If the business has a compelling reason to care about how fast someone can complete a given type of assignment, they are absolutely free to conduct or require their own assessment. They would need to be ready to defend it's bona fide business interests, among other legal considerations, but it is a common enough practice if appropriately narrowly tailored to the actual requirements of the business.
Revealing Disability Accommodations Is Against Wider Societal Interests
As evidenced by numerous laws protecting the rights of the disabled - and by extension every one of us, as we may all develop such a disability at any time in our lives, temporarily or permanently - there is a wider societal interest in ensuring anyone in need of reasonable accommodations receives them, both in education (at all levels) and in employment, with full dignity and without discrimination. To have capable members of our society rendered unable to contribute for any reason other than inevitable necessity, is a waste of human potential to contribute to themselves, to their communities, and to the whole of our civilization. Morality compels us instead to charity, lest these otherwise capable people be rendered destitute and homeless, which is a far inferior result by any modern measure. The mere possibility of such outcomes as discarding human life and potential also makes real a fear that the very same fate will befall us, as factors outside our control could wrack us at any moment - compelling us to act out of personal interest, if not out of moral compulsion.

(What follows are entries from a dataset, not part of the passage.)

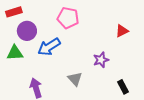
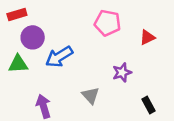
pink pentagon: (68, 18) -> (107, 23), moved

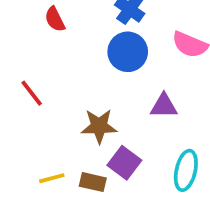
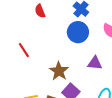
brown star: (99, 126) -> (59, 71), turned 30

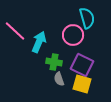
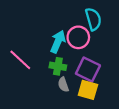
pink line: (15, 31) -> (20, 60), moved
cyan arrow: (39, 42) -> (58, 42), moved

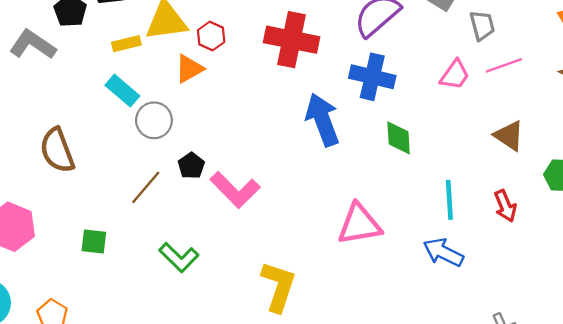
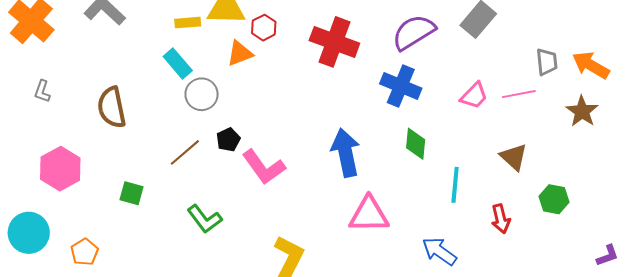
gray trapezoid: (482, 25) -> (547, 62), moved
blue arrow: (322, 120) -> (346, 153), moved
cyan line: (449, 200) -> (455, 185), moved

It is thus possible that there could even be a compelling business reason for an individual to use medical, disability, or accommodation information to discriminate against a person for their own business's profitable gain; yet this does not mean that we need to enable such a discrimination through our institutions or personal action. There are lots of things that could bring a few people profit at the expense of our society, ethics, and personal/collective rights, and it is part of our job as citizens to decide if we should compel - or even passively permit - such activity. Over the last century, modern societies have consistently ruled that discrimination of this type - even if individual actors might actively want to engage in it - is harmful and should be put down, for the good of all of us (collectively and individually).